Un recueil de savoirs sur la récolte de semences de prairies naturelles dans le Massif Central, France
Dossier(s) : Savoirs agro-écologiques locaux
Type : Expérience innovante
Date de rédaction: 15 janvier 2021
Organisme(s) : GEYSER (Groupe d’études et de services pour l’économie des ressources)
Résumé :
Situé en zone de moyenne montagne (800-1300m), le territoire de Saint-Flour Communauté est fortement marqué par la présence des prairies permanentes qui occupent plus de 70% de la surface agricole : elles sont donc une composante essentielle du paysage.
Or, le changement climatique et l’artificialisation des milieux naturels par certaines pratiques agricoles remettent aujourd’hui en question la résilience et la durabilité des systèmes d’élevage basés sur l’herbe.
Le projet a pour but de restaurer des prairies naturelles à flore autochtone de manière à ce que ce patrimoine floristique naturel se maintienne et gagne de nouveaux espaces.
Dans cet objectif, un groupe d’éleveurs et un collectif de partenaires expérimentent la collecte de semences de prairies naturelles et leur utilisation en remplacement des semences du commerce.
Texte :
Un projet de recueil de semences locales en partenariat avec de multiples acteurs
C’est en 2012 que l’idée de tester de nouvelles méthodes de collecte de semences a émergé. En effet, un agriculteur de l’Aubrac, avec l’appui du CEN Auvergne, souhaitait produire sa propre semence de prairies naturelles à l’aide d’une moissonneuse-batteuse. Le soutien financier de la communauté de communes du Pays de Saint-Flour Margeride poursuivre et d’élargir ces expérimentations de 2016 à 2019.
Ce projet est rendu possible par l’étroite collaboration entre un vingtaine d’agriculteurs engagés dans les expérimentations et différents partenaires : l’établissement public local d’enseignement et de formation professionnelle agricole (EPLEFPA) des Hautes Terres, le Conservatoire d’espaces naturels (CEN) d’Auvergne, le Conservatoire Botanique National du Massif Central (CBNMC), l’association Geyser, l’Institut National de Recherche pour l’Agriculture, l’Alimentation et l’Environnement (INRAE), l’association Les Tracteurs de la Vallée du L’Ander et l’ensemble scolaire Sacré Cœur (Saint-Chély-d’Apcher).
Comment le recueil de savoirs et l’expérimentation ont-ils été menés et valorisés?

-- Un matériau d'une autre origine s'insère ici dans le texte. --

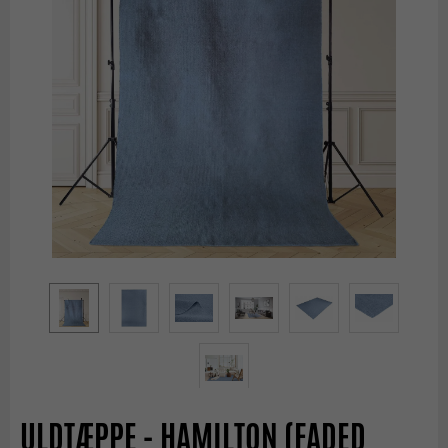
ULDTÆPPE - HAMILTON (FADED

Sur le territoire de Saint-Flour Communauté comprenant la Planèze de Saint-Flour, la Margeride et l’Aubrac, des éleveurs ont mené des expérimentations de récolte et de semis de graines de flore prairiale native, main dans la main avec des partenaires techniques.
Il ne s’agit pas d’un dispositif à grande échelle mais d’une expérimentation locale sur plusieurs parcelles privées et en laboratoire (analyse de la composition du mélange récolté, test de germination).
L’introduction de cette nouvelle pratique pour les agriculteurs a fait émerger des savoirs nouveaux, en perpétuelle construction.
Dans le cadre de ce projet, l’association Geyser va à la rencontre des agriculteurs pour collecter les savoirs importants selon eux dans le cadre de cette expérimentation mais aussi leur appréciation de la démarche.
“Cette dynamique collective, les échanges au sein du groupe d’agriculteurs et le travail d’experimentation vont contribuer à mobiliser des savoirs existants et en créer de nouveaux. Notre travail est d’identifier et caractériser ces savoirs pour les mutualiser au sein du groupe d’agriculteurs qui particient au proje, les croiser avec les observations des partenaires scientifiques et techniques. Et ensuite que cela puisse être diffusé plus largement« , explique Jean-Luc Campagne
Ces retours d’expérience sont précieux car ils permettront à d’autres agriculteurs d’appréhender comment mener la démarche: choisir sa prairie donneuse ; définir la date de récolte puis la méthode de collecte la plus adéquate ; conserver les semences collectées puis les semer sur sa parcelle receveuse ; et enfin savoir pérenniser sa prairie implantée.
L’ouvrage “Restaurer des prairies naturelles - Recueil de savoirs pour produire et utiliser des semences prairiales” se nourrit de ces expériences et de ces connaissances : il propose un fil conducteur autour des étapes clés de la production et l’utilisation de semences issues de prairies naturelles, enrichies de témoignages d’éleveurs.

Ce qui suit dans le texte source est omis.